HEY SURFACE, I DID GET IT A LITTLE CLEANER. ILL POST A PICTURE FOR YOU IN A BIT....


----------



## riverdiver (Feb 18, 2010)

Hey juda and surfaceone,

 I finally got around to some pictures of the rifle, the battery on my cam died before I got any shots of the butstock area, here are the rest, enjoy and thanks again judu for a great thread.


----------



## riverdiver (Feb 18, 2010)

Awesome engraved brass trigger guard with sun motif.


----------



## riverdiver (Feb 18, 2010)

Trigger and hammer assembly


----------



## riverdiver (Feb 18, 2010)

Other side of hammer area


----------



## riverdiver (Feb 18, 2010)

The working end with ramrod


----------



## riverdiver (Feb 18, 2010)

Ramrod stored under barrel


----------



## judu (Feb 18, 2010)

wow! ...thats incredible.i guess with it buried in the substate it was able to keep intact like that.really cool.


----------



## surfaceone (Feb 21, 2010)

Hey Matt and Dan,

 I kinda lost track of this thread.
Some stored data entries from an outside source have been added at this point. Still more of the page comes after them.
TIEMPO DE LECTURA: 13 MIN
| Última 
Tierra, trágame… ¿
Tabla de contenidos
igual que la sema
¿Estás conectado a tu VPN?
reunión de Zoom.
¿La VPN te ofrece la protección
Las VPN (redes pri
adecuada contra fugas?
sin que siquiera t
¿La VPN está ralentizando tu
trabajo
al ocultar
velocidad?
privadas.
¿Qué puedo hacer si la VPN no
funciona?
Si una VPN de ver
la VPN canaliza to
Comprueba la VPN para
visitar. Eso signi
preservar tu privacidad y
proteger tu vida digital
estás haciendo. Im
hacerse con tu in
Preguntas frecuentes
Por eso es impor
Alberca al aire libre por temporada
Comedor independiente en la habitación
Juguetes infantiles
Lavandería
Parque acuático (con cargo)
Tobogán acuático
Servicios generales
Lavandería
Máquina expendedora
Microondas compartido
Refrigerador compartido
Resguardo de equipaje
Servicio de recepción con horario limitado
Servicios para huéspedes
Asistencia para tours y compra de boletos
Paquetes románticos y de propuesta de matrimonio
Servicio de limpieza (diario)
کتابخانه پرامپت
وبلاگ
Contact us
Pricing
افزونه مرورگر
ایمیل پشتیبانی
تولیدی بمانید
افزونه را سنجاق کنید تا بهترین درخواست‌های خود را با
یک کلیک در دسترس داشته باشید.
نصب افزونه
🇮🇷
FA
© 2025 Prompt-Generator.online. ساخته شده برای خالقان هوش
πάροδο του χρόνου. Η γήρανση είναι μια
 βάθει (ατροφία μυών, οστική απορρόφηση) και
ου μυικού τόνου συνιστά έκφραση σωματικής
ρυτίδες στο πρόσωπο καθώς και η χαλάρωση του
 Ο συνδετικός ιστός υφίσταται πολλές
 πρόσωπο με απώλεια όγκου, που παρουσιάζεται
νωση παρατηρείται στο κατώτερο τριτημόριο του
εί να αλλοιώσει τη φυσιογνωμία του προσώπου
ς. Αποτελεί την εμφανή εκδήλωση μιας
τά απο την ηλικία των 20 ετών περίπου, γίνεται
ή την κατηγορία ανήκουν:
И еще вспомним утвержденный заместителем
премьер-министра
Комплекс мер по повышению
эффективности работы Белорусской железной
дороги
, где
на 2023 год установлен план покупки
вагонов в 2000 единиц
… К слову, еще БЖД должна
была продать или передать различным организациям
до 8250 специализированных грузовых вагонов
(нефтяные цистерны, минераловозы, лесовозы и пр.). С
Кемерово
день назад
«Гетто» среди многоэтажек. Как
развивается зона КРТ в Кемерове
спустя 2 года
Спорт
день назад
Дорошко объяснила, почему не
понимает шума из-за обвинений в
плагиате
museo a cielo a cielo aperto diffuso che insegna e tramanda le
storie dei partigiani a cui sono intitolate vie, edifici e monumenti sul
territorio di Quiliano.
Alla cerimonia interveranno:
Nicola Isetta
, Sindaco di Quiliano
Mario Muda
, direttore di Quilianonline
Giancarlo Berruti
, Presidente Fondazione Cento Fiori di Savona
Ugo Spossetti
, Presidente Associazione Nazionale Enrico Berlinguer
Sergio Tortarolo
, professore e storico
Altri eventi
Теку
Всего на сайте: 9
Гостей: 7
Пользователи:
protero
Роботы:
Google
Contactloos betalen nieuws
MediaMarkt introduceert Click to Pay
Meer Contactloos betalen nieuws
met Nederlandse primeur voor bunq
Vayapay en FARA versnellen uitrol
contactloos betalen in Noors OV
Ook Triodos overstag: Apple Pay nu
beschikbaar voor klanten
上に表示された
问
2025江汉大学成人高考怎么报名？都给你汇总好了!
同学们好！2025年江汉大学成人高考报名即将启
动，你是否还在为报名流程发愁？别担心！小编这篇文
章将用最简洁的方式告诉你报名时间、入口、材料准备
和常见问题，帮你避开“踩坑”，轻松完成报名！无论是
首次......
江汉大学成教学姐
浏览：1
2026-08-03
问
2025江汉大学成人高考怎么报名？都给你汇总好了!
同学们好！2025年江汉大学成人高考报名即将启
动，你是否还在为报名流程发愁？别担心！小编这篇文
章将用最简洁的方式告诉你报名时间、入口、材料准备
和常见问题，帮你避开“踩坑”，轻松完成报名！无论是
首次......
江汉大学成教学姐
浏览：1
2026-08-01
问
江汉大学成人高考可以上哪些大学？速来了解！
Matt, that is a fantastic find, plain and simple. Did your gunsmith have a date for that rifle? I'm assuming it is rifled, and is it a flintlock? I hope you can get a history of that colonial gunsmith. Amazing that it survived at all, phargin phenomenal that it is in such great shape. Was the bottom peat like, where he found it?


----------



## riverdiver (Feb 21, 2010)

Hi surfaceone,

 The rifle is dated to 1850 and is a cap and ball percussion, it was recovered from a peat like bottom with a high tannic acid level and very low oxygen content thus preserving it.


----------